For websites and online services, it also means being able to handle peaks in demand without crashing.

Historically, the answer has been to make sure you have computing power and internet bandwidth to handle your peak load. But this has meant a lot of extra unused capacity and costs off-peak.

Cloud computing services mean that you pay for your peak usage when you need it, and off-peak, you pay for what you use. In other words, you don’t need to pay to have that peak level capacity 24/7. Depending on your business, this can lead to huge cost savings.

Some real world examples

Consider the example of event management software developer Centium Software.
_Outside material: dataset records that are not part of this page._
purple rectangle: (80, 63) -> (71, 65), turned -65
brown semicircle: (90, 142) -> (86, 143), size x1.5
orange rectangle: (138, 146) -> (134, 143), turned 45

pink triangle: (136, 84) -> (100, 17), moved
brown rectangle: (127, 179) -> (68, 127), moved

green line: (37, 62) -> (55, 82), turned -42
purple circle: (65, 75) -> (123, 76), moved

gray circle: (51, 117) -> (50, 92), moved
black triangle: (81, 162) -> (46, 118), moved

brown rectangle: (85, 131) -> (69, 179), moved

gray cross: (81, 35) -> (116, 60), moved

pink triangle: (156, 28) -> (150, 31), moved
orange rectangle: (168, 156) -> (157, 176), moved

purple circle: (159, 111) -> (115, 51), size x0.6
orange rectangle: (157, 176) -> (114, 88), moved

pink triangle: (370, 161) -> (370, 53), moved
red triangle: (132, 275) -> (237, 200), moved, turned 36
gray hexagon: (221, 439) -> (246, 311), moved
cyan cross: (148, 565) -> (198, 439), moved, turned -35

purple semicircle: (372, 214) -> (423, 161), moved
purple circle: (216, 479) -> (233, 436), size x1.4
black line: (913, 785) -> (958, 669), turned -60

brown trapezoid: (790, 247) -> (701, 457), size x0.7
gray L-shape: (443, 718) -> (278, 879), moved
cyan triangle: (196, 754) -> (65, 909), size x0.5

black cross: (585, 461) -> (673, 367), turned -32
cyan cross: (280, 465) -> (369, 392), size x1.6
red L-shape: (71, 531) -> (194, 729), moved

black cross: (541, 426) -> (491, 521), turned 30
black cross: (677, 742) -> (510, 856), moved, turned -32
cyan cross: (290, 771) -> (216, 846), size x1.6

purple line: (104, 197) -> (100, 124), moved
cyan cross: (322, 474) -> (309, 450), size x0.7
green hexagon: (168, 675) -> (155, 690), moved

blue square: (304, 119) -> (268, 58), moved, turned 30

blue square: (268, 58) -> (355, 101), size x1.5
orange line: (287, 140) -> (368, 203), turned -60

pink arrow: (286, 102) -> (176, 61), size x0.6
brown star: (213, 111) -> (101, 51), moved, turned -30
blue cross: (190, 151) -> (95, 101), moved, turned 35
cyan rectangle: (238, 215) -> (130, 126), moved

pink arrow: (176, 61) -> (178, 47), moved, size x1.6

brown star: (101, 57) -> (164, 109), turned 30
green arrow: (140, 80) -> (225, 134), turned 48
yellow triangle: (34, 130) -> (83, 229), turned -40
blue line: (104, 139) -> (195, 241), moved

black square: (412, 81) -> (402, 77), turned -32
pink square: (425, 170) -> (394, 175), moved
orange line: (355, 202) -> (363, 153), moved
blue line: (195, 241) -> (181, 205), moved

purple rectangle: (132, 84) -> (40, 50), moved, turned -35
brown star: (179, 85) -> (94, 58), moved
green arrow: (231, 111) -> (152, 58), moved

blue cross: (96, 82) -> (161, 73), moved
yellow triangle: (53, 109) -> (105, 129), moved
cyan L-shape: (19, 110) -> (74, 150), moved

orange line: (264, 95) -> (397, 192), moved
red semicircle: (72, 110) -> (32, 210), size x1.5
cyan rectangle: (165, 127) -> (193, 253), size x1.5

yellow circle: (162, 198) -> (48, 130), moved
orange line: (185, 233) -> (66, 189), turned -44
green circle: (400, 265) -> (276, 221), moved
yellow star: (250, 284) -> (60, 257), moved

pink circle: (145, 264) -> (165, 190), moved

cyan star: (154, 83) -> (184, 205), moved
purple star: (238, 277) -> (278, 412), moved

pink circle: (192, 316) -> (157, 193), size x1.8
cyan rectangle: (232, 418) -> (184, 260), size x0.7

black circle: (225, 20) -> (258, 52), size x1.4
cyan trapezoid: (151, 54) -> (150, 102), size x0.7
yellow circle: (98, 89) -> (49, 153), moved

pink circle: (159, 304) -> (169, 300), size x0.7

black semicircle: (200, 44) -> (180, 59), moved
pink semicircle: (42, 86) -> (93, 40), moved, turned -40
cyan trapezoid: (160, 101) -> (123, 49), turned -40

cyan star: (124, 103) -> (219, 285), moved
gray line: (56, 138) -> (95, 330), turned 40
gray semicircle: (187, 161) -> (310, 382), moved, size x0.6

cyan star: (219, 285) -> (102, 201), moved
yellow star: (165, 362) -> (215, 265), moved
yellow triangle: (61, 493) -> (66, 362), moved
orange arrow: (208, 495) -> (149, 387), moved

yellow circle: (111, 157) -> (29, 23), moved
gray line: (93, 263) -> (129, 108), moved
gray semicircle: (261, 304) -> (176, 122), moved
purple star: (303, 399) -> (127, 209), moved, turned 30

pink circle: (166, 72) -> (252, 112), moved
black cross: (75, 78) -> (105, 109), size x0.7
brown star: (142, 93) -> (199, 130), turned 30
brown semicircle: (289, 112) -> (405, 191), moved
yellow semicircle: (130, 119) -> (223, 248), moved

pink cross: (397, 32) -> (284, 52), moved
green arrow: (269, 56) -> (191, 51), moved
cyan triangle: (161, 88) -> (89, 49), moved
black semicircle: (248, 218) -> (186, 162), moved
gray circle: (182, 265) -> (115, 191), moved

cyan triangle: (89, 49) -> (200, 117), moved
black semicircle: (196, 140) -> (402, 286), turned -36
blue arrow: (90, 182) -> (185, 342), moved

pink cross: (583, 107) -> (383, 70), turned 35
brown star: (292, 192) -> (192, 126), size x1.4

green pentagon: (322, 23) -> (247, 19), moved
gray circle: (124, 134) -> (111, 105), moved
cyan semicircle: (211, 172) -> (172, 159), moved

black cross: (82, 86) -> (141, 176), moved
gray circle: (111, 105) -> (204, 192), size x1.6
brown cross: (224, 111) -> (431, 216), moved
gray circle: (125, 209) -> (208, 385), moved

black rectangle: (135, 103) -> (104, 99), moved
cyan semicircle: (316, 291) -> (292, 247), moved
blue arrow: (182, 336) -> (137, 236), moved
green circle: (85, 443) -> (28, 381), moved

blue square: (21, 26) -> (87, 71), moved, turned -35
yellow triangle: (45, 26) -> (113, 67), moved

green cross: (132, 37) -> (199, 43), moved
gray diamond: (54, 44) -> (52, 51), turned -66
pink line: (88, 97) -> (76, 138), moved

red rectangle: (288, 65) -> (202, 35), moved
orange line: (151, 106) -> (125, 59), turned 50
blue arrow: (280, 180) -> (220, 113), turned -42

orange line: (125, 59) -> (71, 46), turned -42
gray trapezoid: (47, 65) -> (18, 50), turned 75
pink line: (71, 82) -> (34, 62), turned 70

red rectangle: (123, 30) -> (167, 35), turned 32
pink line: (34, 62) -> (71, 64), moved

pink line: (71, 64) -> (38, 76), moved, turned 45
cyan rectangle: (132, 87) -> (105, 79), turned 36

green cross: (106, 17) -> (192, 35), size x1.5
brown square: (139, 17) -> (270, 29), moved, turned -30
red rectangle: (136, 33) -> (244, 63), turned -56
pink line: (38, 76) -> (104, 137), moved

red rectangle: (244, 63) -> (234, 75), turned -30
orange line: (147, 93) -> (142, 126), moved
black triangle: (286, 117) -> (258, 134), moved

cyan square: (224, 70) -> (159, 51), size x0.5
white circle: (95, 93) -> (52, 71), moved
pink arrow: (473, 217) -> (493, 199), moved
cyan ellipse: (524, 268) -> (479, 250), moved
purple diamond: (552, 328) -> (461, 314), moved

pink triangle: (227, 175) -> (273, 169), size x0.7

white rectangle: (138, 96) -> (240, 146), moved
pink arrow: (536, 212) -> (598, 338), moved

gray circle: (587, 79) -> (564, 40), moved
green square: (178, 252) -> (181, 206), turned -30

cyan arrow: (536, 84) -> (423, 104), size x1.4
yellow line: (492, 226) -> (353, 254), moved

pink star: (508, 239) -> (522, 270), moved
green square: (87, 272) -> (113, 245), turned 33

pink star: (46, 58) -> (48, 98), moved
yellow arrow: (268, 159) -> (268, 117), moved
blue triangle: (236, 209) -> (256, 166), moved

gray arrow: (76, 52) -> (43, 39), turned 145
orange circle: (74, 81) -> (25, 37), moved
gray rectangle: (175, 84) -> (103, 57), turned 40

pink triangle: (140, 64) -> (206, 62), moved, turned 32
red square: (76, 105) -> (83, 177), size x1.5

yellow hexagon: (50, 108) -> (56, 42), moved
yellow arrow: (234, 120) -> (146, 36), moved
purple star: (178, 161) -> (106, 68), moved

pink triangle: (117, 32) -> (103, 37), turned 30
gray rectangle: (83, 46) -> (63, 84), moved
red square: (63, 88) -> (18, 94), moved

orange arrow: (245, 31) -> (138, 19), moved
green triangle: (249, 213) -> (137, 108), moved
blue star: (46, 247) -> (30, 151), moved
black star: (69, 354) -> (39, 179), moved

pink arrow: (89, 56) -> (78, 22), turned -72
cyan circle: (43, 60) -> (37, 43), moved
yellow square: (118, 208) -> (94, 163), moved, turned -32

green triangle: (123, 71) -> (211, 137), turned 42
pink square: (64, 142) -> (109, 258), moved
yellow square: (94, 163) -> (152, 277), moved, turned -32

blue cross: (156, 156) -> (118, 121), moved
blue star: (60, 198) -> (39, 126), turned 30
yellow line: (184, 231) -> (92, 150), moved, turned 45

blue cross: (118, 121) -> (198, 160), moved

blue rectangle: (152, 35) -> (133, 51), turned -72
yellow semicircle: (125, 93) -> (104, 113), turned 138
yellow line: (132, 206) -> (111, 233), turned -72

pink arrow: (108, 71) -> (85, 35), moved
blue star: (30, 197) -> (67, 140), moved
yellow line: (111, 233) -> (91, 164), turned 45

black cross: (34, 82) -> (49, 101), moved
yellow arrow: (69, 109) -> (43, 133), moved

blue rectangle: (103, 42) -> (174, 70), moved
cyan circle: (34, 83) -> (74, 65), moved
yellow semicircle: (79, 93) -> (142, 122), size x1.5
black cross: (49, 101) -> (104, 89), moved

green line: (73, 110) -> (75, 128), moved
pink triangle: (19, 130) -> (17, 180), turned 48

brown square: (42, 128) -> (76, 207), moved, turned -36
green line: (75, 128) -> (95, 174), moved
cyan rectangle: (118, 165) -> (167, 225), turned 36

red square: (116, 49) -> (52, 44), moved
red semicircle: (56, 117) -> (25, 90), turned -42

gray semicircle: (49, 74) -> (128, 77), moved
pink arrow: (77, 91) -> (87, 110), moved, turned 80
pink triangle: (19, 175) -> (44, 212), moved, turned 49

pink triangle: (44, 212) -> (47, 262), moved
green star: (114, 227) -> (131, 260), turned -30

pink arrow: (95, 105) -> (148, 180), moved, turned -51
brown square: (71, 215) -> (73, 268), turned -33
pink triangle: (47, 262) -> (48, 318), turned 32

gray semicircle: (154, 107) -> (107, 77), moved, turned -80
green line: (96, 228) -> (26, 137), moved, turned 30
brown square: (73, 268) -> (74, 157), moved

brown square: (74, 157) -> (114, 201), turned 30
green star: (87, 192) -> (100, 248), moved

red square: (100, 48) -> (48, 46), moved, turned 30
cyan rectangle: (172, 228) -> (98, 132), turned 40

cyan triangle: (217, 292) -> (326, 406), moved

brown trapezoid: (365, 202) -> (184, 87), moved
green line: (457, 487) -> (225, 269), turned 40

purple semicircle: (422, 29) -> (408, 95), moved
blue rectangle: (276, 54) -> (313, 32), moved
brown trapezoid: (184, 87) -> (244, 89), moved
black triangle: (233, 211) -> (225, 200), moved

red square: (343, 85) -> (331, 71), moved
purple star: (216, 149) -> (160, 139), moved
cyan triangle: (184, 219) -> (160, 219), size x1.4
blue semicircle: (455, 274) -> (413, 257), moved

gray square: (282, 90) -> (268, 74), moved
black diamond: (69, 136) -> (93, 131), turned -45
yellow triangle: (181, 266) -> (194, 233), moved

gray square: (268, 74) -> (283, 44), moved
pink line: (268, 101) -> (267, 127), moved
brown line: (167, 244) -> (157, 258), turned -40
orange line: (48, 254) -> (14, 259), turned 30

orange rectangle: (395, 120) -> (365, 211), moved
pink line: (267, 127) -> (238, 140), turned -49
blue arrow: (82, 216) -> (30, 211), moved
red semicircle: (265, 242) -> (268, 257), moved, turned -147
It’s a Brisbane-based company with about 70 staff that helped to organise the London Olympic Games.

Cloud computing allowed it to scale up and then scale down its computing resources for a once-off major event without buying a lot of excess capacity that would have been as useless as an Olympic handball stadium after the event finished.

Another example is a website such as CarSales. Typically, people looking for new cars do so in the evening or on a weekend. CarSales receives 20 times more traffic during peak times than it does in the mornings. With dozens of photos for each car, that’s a significant amount of data.

In the case of CarSales, maintaining that peak-time capacity during the mornings would increase the cost of maintaining its website by a factor of 10.

A few key things you need to consider

Of course, before jumping in and choosing a cloud provider, there’s a few important issues you need to consider. Choosing a cloud service means you’re entrusting your data to a third party, and the choice of platform is not a decision to be taken lightly.

Running a large datacentre with tens of thousands of servers – enough to allow many businesses to scale up and down on demand – is also a very expensive enterprise. In the case of Microsoft’s Azure platform, each datacentre is the same size as a rugby field and can hold 600,000 servers – or two jumbo jets.

In a previous column, I discussed how competition is intensifying in the cloud. You need to be able to trust your cloud platform provider will be able to maintain that sort of infrastructure over the long term.

Scott Guthrie, the executive vice president of Microsoft’s cloud and services group, has predicted the cloud platform marketplace will soon shrink to three key players in Amazon AWS, Google and Microsoft Azure.

In other words, these three global giants will develop the scale necessary to maintain large datacentres with enough resources to scale on demand in a number of countries. Most other “higher level” cloud service providers will eventually, in turn, offer their services on these platforms. I think it’s an astute prediction.

Meanwhile, it’s important for speed and latency to make sure your cloud provider has their datacentre close to where your staff and customers are. Overseas datacentres also carry additional risks, such as espionage by foreign governments and the local regulations in the country your data is hosted.

For this reason, it is a huge advantage to have the cloud datacentre you use physically located in the same country you do business in.

For small businesses, the big news is that cloud computing can save you real money on computing resources as your needs scale – especially if there’s a gap between your peak and off-peak requirements. And with major platform providers such as Microsoft and Amazon opening datacentres in Australia, it’s an option increasingly worth considering.

Andrew Sadauskas attended TechEd as a guest of Microsoft.